# What are the units for tenths-of-a-millimeter?

I'm seeing all kinds of mixed representations for what is a SI unit that doesn't seem to be easily representable with the Latin prefixes. Generally I stick one of the nominal ones and scale my plots accordingly but this situation requires a particular scale/resolution of tenths of a millimeter:

dmm = deci-milli-meter

tmm = tenths-of-a-milli-meter

https://en.wikipedia.org/wiki/Metric_prefix

• You could label your scale as "mm/10" or "0.1 mm" Apr 2 '16 at 18:36
• Something like "axis label ($\times 10^{-4}$ m)" would be most common in a research paper... Apr 2 '16 at 18:46

I have never seen anything like tmm or dmm... If it exists at all, it is highly non-standard.

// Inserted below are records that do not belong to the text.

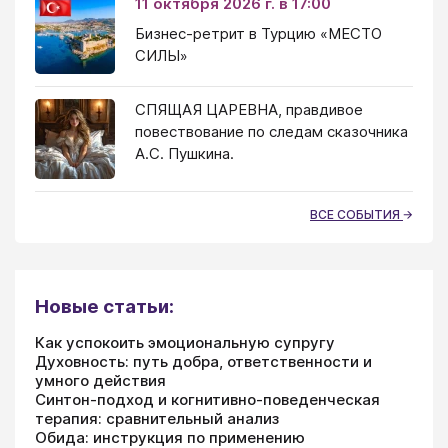
11 октября 2026 г. в 17:00
Бизнес-ретрит в Турцию «МЕСТО
СИЛЫ»
СПЯЩАЯ ЦАРЕВНА, правдивое
повествование по следам сказочника
А.С. Пушкина.
ВСЕ СОБЫТИЯ
Новые статьи:
Как успокоить эмоциональную супругу
Духовность: путь добра, ответственности и
умного действия
Синтон-подход и когнитивно-поведенческая
терапия: сравнительный анализ
Обида: инструкция по применению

As others have mentioned in the comments, go with 0.1 mm or 100$\mu$m. I think that the conventional way of writing is $10^{-1}mm$.
You can also use micrometer, and write $100\mu m$.
If you want to use SI nomenclature, that the following is acceptable: $0.1 mm = 0.1 mm (!), 100 \mu m = 100 000 nm ...$. How you wish to record it is up to you, though problem dependent. For example, you could record a $9 V$ battery as $9 000 mV, 9 000 000 \mu V, ...$.